Go through the records and show each line where the word "iphone" occurs.

DATASET section start

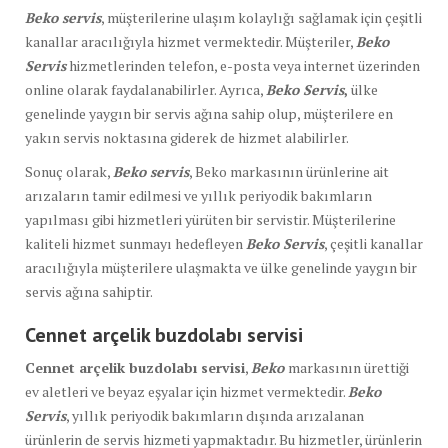
Beko servis
, müşterilerine ulaşım kolaylığı sağlamak için çeşitli
kanallar aracılığıyla hizmet vermektedir. Müşteriler,
Beko
Servis
hizmetlerinden telefon, e-posta veya internet üzerinden
online olarak faydalanabilirler. Ayrıca,
Beko Servis
,
ülke
genelinde yaygın bir servis ağına sahip olup, müşterilere en
yakın servis noktasına giderek de hizmet alabilirler.
Sonuç olarak,
Beko servis
, Beko markasının ürünlerine ait
arızaların tamir edilmesi ve yıllık periyodik bakımların
yapılması gibi hizmetleri yürüten bir servistir. Müşterilerine
kaliteli hizmet sunmayı hedefleyen
Beko Servis
, çeşitli kanallar
aracılığıyla müşterilere ulaşmakta ve ülke genelinde yaygın bir
servis ağına sahiptir.
Cennet arçelik buzdolabı servisi
Cennet arçelik buzdolabı servisi
,
Beko
markasının ürettiği
ev aletleri ve beyaz eşyalar için hizmet vermektedir.
Beko
Servis
, yıllık periyodik bakımların dışında arızalanan
ürünlerin de servis hizmeti yapmaktadır. Bu hizmetler, ürünlerin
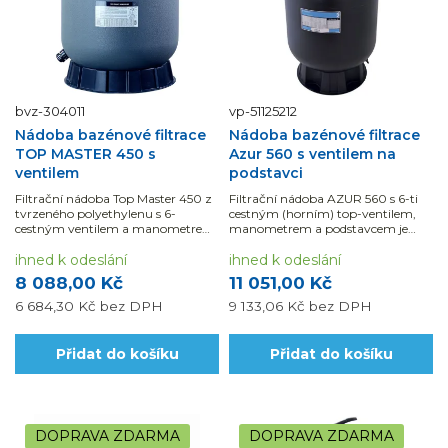
bvz-304011
vp-51125212
Nádoba bazénové filtrace
Nádoba bazénové filtrace
TOP MASTER 450 s
Azur 560 s ventilem na
ventilem
podstavci
Filtrační nádoba Top Master 450 z
Filtrační nádoba AZUR 560 s 6-ti
tvrzeného polyethylenu s 6-
cestným (horním) top-ventilem,
cestným ventilem a manometrem
manometrem a podstavcem je
je vhodná pro bazény do 40 m3.
vhodná pro bazény do 60 m3.
ihned k odeslání
ihned k odeslání
8 088,00 Kč
11 051,00 Kč
6 684,30 Kč
bez DPH
9 133,06 Kč
bez DPH
Přidat do košíku
Přidat do košíku
DOPRAVA ZDARMA
DOPRAVA ZDARMA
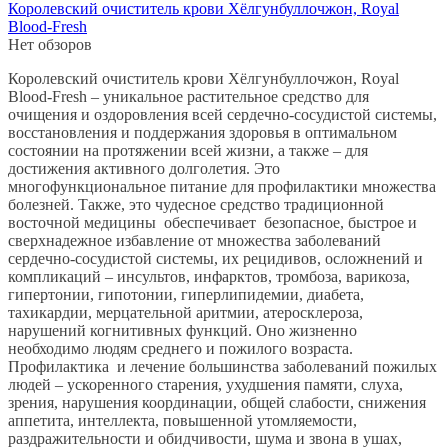
5 000.
Королевский очиститель крови Хёлгунбуллочжон, Royal
Blood-Fresh
Нет обзоров
Королевский очиститель крови Хёлгунбуллочжон, Royal
Blood-Fresh – уникальное растительное средство для
очищения и оздоровления всей сердечно-сосудистой системы,
восстановления и поддержания здоровья в оптимальном
состоянии на протяжении всей жизни, а также – для
достижения активного долголетия. Это
многофункциональное питание для профилактики множества
болезней. Также, это чудесное средство традиционной
восточной медицины обеспечивает безопасное, быстрое и
сверхнадежное избавление от множества заболеваний
сердечно-сосудистой системы, их рецидивов, осложнений и
компликаций – инсультов, инфарктов, тромбоза, варикоза,
гипертонии, гипотонии, гиперлипидемии, диабета,
тахикардии, мерцательной аритмии, атеросклероза,
нарушений когнитивных функций. Оно жизненно
необходимо людям среднего и пожилого возраста.
Профилактика и лечение большинства заболеваний пожилых
людей – ускоренного старения, ухудшения памяти, слуха,
зрения, нарушения координации, общей слабости, снижения
аппетита, интеллекта, повышенной утомляемости,
раздражительности и обидчивости, шума и звона в ушах,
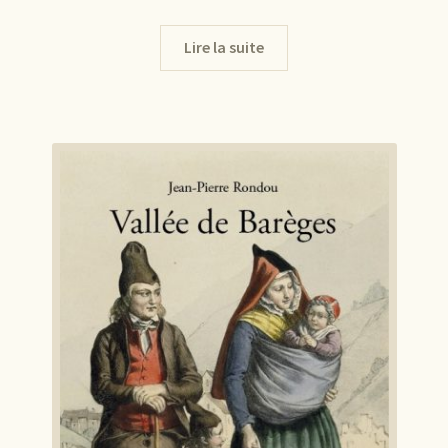
Lire la suite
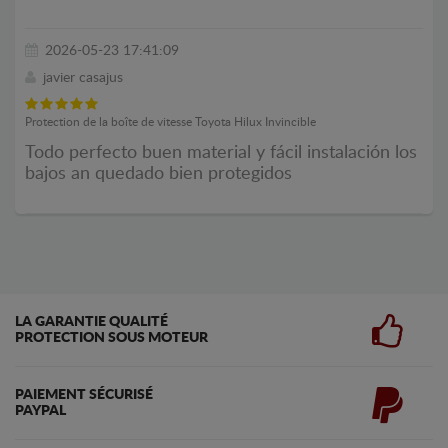
2026-05-23 17:41:09
javier casajus
Protection de la boîte de vitesse Toyota Hilux Invincible
Todo perfecto buen material y fácil instalación los
bajos an quedado bien protegidos
LA GARANTIE QUALITÉ
PROTECTION SOUS MOTEUR
PAIEMENT SÉCURISÉ
PAYPAL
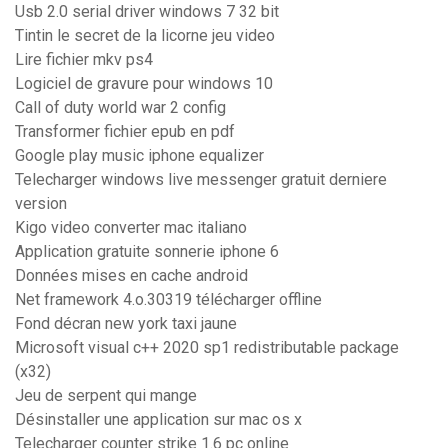
Usb 2.0 serial driver windows 7 32 bit
Tintin le secret de la licorne jeu video
Lire fichier mkv ps4
Logiciel de gravure pour windows 10
Call of duty world war 2 config
Transformer fichier epub en pdf
Google play music iphone equalizer
Telecharger windows live messenger gratuit derniere
version
Kigo video converter mac italiano
Application gratuite sonnerie iphone 6
Données mises en cache android
Net framework 4.o.30319 télécharger offline
Fond décran new york taxi jaune
Microsoft visual c++ 2020 sp1 redistributable package
(x32)
Jeu de serpent qui mange
Désinstaller une application sur mac os x
Telecharger counter strike 1.6 pc online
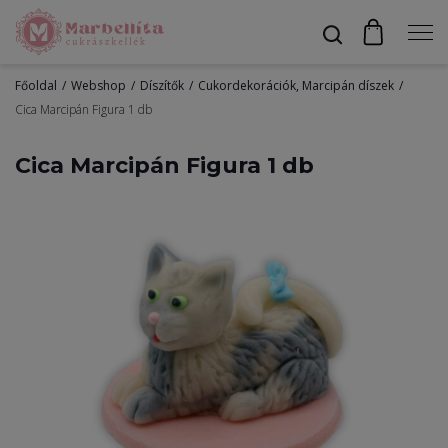
Főoldal
Webshop
Díszítők
Cukordekorációk, Marcipán díszek
Profil
Cica Marcipán Figura 1 db
Cica Marcipán Figura 1 db
Bevonók
Díszítők
Alapanyagok
Egyéb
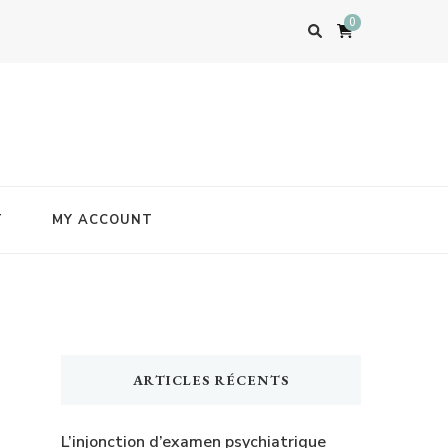
0
T
MY ACCOUNT
ARTICLES RÉCENTS
L’injonction d’examen psychiatrique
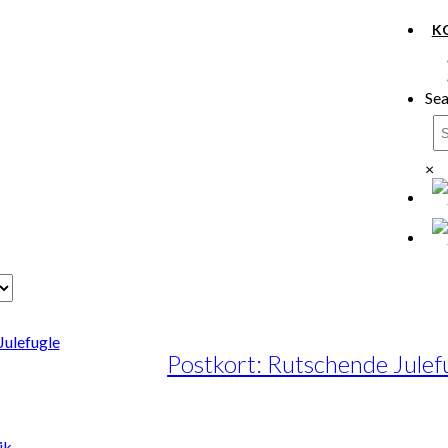
K
Sea
×
Postkort: Rutschende Julef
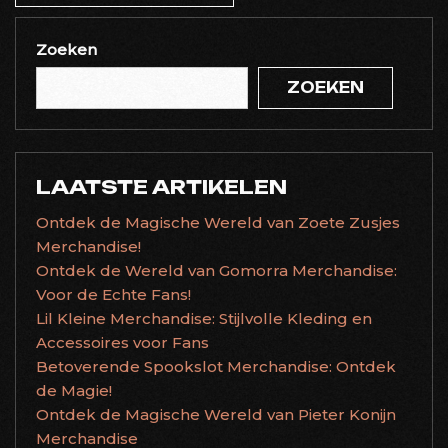
Zoeken
ZOEKEN
LAATSTE ARTIKELEN
Ontdek de Magische Wereld van Zoete Zusjes
Merchandise!
Ontdek de Wereld van Gomorra Merchandise:
Voor de Echte Fans!
Lil Kleine Merchandise: Stijlvolle Kleding en
Accessoires voor Fans
Betoverende Spookslot Merchandise: Ontdek
de Magie!
Ontdek de Magische Wereld van Pieter Konijn
Merchandise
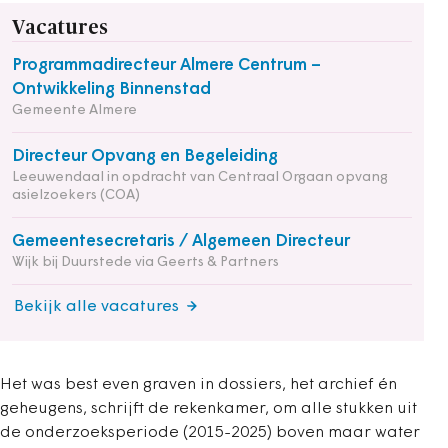
Vacatures
Programmadirecteur Almere Centrum –
Ontwikkeling Binnenstad
Gemeente Almere
Directeur Opvang en Begeleiding
Leeuwendaal in opdracht van Centraal Orgaan opvang
asielzoekers (COA)
Gemeentesecretaris / Algemeen Directeur
Wijk bij Duurstede via Geerts & Partners
Bekijk alle vacatures
Het was best even graven in dossiers, het archief én
geheugens, schrijft de rekenkamer, om alle stukken uit
de onderzoeksperiode (2015-2025) boven maar water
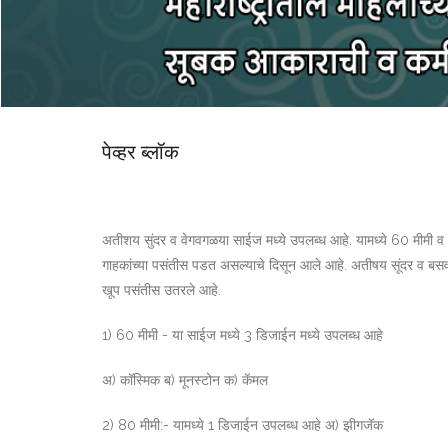
पेव्हर ब्लॉक
अतीशय सुंदर व वेगवगळया साईज मध्ये उपलब्ध आहे. यामध्ये 60 मीमी 
गाहकांच्या पसंतीस पडत असल्याचे दिसून आले आहे. अतीषय सूंदर व बसवण्
खूप पसंतीस उतरले आहे.
1) 60 मीमी - या साईज मध्ये 3 डिजाईन मध्ये उपलब्ध आहे
अ) कॉस्मिक ब) मूनस्टोन क) कॅमल
2) 80 मीमी:- यामध्ये 1 डिजाईन उपलब्ध आहे अ) झीगजॅक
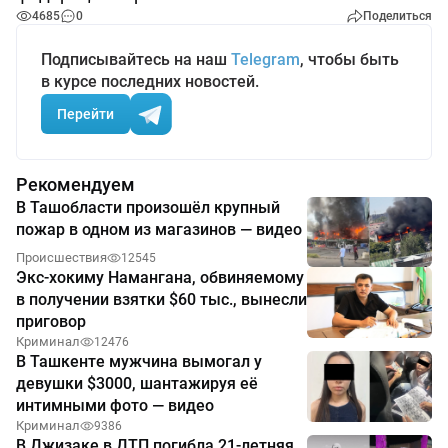
4685
0
Поделиться
Подписывайтесь на наш
Telegram
, чтобы быть
в курсе последних новостей.
Перейти
Рекомендуем
В Ташобласти произошёл крупный
пожар в одном из магазинов — видео
Происшествия
12545
Экс-хокиму Намангана, обвиняемому
в получении взятки $60 тыс., вынесли
приговор
Криминал
12476
В Ташкенте мужчина вымогал у
девушки $3000, шантажируя её
интимными фото — видео
Криминал
9386
В Джизаке в ДТП погибла 21-летняя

DATASET section end

YOUR RESPONSE:
Google play music iphone equalizer
Application gratuite sonnerie iphone 6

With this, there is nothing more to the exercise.